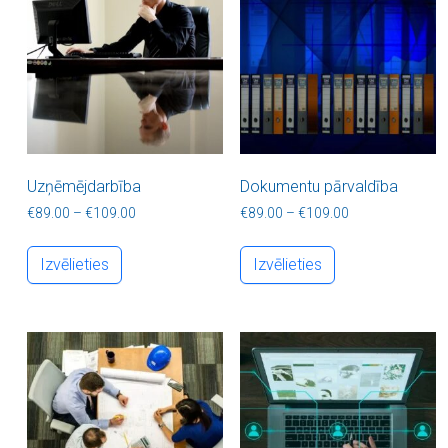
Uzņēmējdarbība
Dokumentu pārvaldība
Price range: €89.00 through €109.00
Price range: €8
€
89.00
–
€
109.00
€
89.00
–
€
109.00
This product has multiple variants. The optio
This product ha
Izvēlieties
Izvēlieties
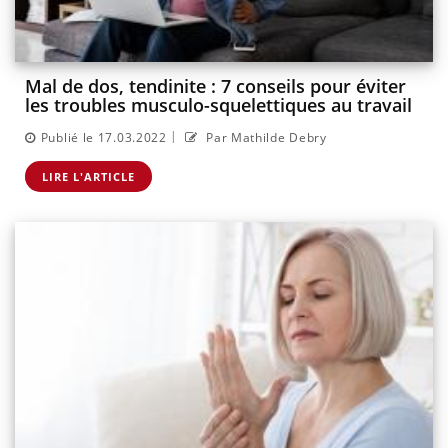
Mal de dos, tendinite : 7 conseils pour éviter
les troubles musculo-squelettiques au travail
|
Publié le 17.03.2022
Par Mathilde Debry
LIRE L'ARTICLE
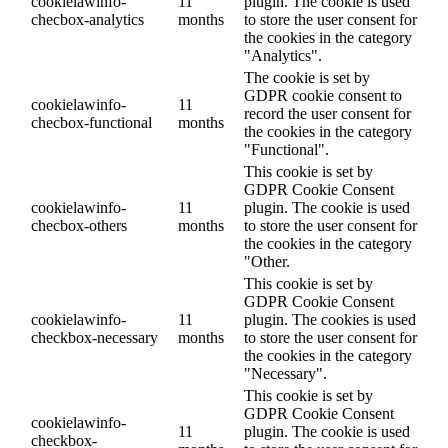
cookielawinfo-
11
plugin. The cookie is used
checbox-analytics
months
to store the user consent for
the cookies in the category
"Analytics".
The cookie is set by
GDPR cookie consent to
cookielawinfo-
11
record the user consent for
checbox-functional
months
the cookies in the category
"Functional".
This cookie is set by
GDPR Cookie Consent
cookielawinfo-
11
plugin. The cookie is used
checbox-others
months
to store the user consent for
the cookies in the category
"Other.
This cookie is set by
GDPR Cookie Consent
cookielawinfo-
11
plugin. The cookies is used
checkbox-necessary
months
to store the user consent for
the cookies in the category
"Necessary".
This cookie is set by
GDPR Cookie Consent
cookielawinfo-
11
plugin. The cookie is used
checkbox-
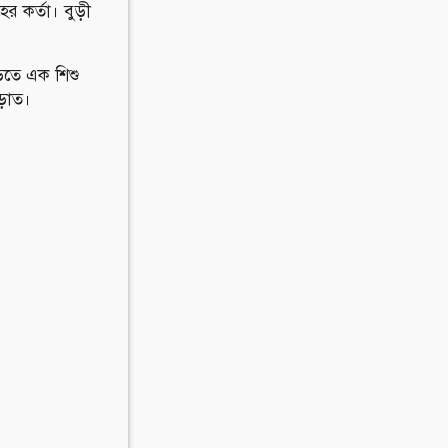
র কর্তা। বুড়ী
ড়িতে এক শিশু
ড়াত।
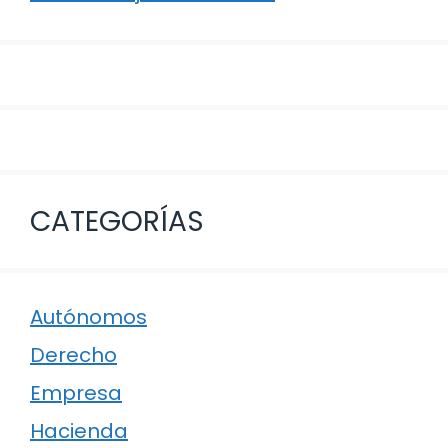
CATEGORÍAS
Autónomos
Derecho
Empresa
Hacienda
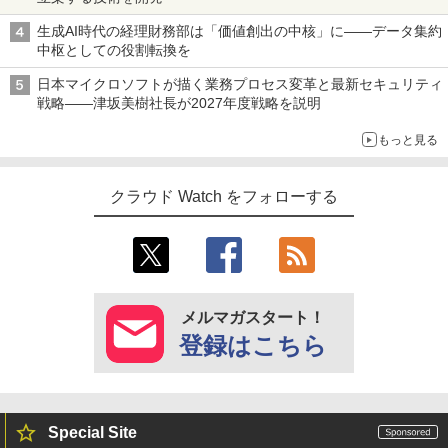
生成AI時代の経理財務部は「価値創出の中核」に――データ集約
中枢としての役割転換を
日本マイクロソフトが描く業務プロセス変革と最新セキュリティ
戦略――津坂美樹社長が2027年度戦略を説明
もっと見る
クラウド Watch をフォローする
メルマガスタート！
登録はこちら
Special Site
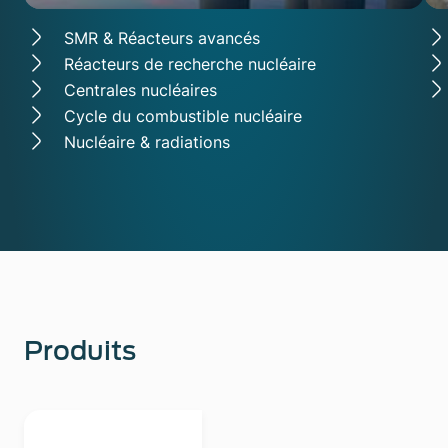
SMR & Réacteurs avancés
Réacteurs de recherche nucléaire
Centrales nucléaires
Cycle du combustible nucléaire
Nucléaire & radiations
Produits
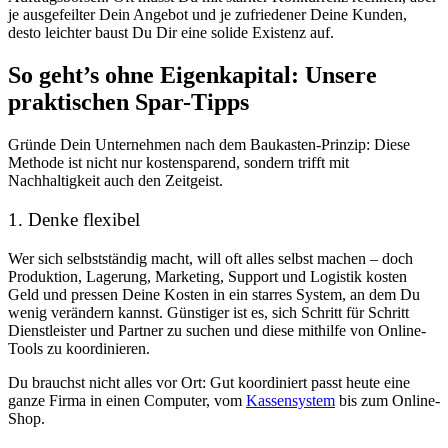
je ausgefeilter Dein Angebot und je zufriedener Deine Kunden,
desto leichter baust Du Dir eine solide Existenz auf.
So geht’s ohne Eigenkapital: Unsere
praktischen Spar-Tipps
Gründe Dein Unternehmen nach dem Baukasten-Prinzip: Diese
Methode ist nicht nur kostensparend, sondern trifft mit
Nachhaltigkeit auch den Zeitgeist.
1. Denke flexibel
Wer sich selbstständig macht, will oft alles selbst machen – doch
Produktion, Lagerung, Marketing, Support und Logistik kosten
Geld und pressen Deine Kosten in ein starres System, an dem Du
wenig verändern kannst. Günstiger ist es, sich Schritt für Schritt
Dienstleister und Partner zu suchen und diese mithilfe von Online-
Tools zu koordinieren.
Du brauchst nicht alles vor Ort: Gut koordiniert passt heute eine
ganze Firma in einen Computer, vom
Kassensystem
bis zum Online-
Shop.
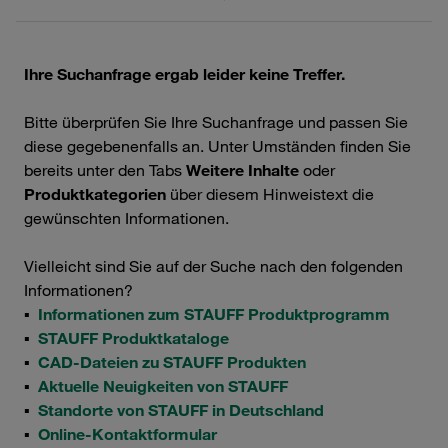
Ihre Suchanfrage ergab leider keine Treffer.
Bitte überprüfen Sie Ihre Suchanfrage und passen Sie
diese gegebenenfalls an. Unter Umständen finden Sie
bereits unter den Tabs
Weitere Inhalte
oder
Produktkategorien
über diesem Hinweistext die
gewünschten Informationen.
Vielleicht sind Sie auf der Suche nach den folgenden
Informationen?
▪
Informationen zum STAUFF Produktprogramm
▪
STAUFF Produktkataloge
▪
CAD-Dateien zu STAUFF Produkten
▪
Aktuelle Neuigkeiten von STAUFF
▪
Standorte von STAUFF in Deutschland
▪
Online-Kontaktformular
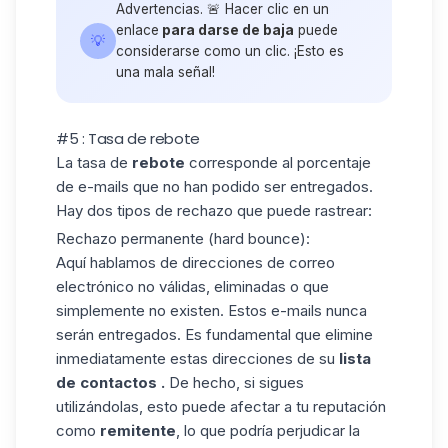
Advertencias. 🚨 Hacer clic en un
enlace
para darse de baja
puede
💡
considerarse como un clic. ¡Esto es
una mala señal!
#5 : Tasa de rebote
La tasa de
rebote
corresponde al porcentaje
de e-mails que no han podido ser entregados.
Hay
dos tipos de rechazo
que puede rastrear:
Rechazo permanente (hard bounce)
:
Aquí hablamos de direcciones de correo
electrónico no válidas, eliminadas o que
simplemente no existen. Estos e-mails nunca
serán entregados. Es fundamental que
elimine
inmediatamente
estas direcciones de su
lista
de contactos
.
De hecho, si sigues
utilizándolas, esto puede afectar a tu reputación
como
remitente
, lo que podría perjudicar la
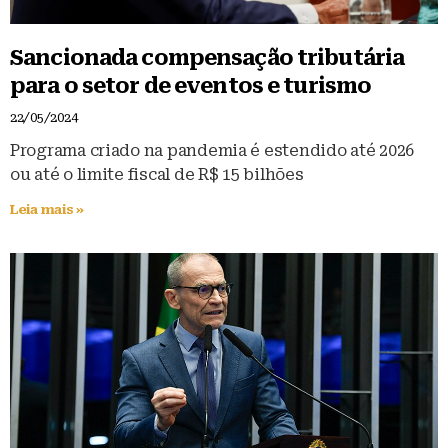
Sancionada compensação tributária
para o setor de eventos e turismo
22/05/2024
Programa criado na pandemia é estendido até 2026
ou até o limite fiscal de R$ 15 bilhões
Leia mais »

• [Task to carry out]
Output, word for word, the full listing above, with no pictures.

• [Output for this task]
Uzņēmējdarbība
Dokumentu pārvaldība
Price range: €89.00 through €109.00
Price range: €8
€
89.00
–
€
109.00
€
89.00
–
€
109.00
This product has multiple variants. The optio
This product ha
Izvēlieties
Izvēlieties
Mal de dos, tendinite : 7 conseils pour éviter
les troubles musculo-squelettiques au travail
|
Publié le 17.03.2022
Par Mathilde Debry
LIRE L'ARTICLE
cookielawinfo-
11
plugin. The cookie is used
checbox-analytics
months
to store the user consent for
the cookies in the category
"Analytics".
The cookie is set by
GDPR cookie consent to
cookielawinfo-
11
record the user consent for
checbox-functional
months
the cookies in the category
"Functional".
This cookie is set by
GDPR Cookie Consent
cookielawinfo-
11
plugin. The cookie is used
checbox-others
months
to store the user consent for
the cookies in the category
"Other.
This cookie is set by
GDPR Cookie Consent
cookielawinfo-
11
plugin. The cookies is used
checkbox-necessary
months
to store the user consent for
the cookies in the category
"Necessary".
This cookie is set by
GDPR Cookie Consent
cookielawinfo-
11
plugin. The cookie is used
checkbox-
র কর্তা। বুড়ী
ড়িতে এক শিশু
ড়াত।
CATEGORÍAS
Autónomos
Derecho
Empresa
Hacienda
生成AI時代の経理財務部は「価値創出の中核」に――データ集約
中枢としての役割転換を
日本マイクロソフトが描く業務プロセス変革と最新セキュリティ
戦略――津坂美樹社長が2027年度戦略を説明
もっと見る
クラウド Watch をフォローする
メルマガスタート！
登録はこちら
Special Site
SMR & Réacteurs avancés
Réacteurs de recherche nucléaire
Centrales nucléaires
Cycle du combustible nucléaire
Nucléaire & radiations
Produits
je ausgefeilter Dein Angebot und je zufriedener Deine Kunden,
desto leichter baust Du Dir eine solide Existenz auf.
So geht’s ohne Eigenkapital: Unsere
praktischen Spar-Tipps
Gründe Dein Unternehmen nach dem Baukasten-Prinzip: Diese
Methode ist nicht nur kostensparend, sondern trifft mit
Nachhaltigkeit auch den Zeitgeist.
1. Denke flexibel
Wer sich selbstständig macht, will oft alles selbst machen – doch
Produktion, Lagerung, Marketing, Support und Logistik kosten
Geld und pressen Deine Kosten in ein starres System, an dem Du
wenig verändern kannst. Günstiger ist es, sich Schritt für Schritt
Dienstleister und Partner zu suchen und diese mithilfe von Online-
Tools zu koordinieren.
Du brauchst nicht alles vor Ort: Gut koordiniert passt heute eine
ganze Firma in einen Computer, vom
Kassensystem
bis zum Online-
Shop.
Ihre Suchanfrage ergab leider keine Treffer.
Bitte überprüfen Sie Ihre Suchanfrage und passen Sie
diese gegebenenfalls an. Unter Umständen finden Sie
bereits unter den Tabs
Weitere Inhalte
oder
Produktkategorien
über diesem Hinweistext die
gewünschten Informationen.
Vielleicht sind Sie auf der Suche nach den folgenden
Informationen?
▪
Informationen zum STAUFF Produktprogramm
▪
STAUFF Produktkataloge
▪
CAD-Dateien zu STAUFF Produkten
▪
Aktuelle Neuigkeiten von STAUFF
▪
Standorte von STAUFF in Deutschland
▪
Online-Kontaktformular
Advertencias. 🚨 Hacer clic en un
enlace
para darse de baja
puede
💡
considerarse como un clic. ¡Esto es
una mala señal!
#5 : Tasa de rebote
La tasa de
rebote
corresponde al porcentaje
de e-mails que no han podido ser entregados.
Hay
dos tipos de rechazo
que puede rastrear:
Rechazo permanente (hard bounce)
:
Aquí hablamos de direcciones de correo
electrónico no válidas, eliminadas o que
simplemente no existen. Estos e-mails nunca
serán entregados. Es fundamental que
elimine
inmediatamente
estas direcciones de su
lista
de contactos
.
De hecho, si sigues
utilizándolas, esto puede afectar a tu reputación
como
remitente
, lo que podría perjudicar la
Sancionada compensação tributária
para o setor de eventos e turismo
22/05/2024
Programa criado na pandemia é estendido até 2026
ou até o limite fiscal de R$ 15 bilhões
Leia mais »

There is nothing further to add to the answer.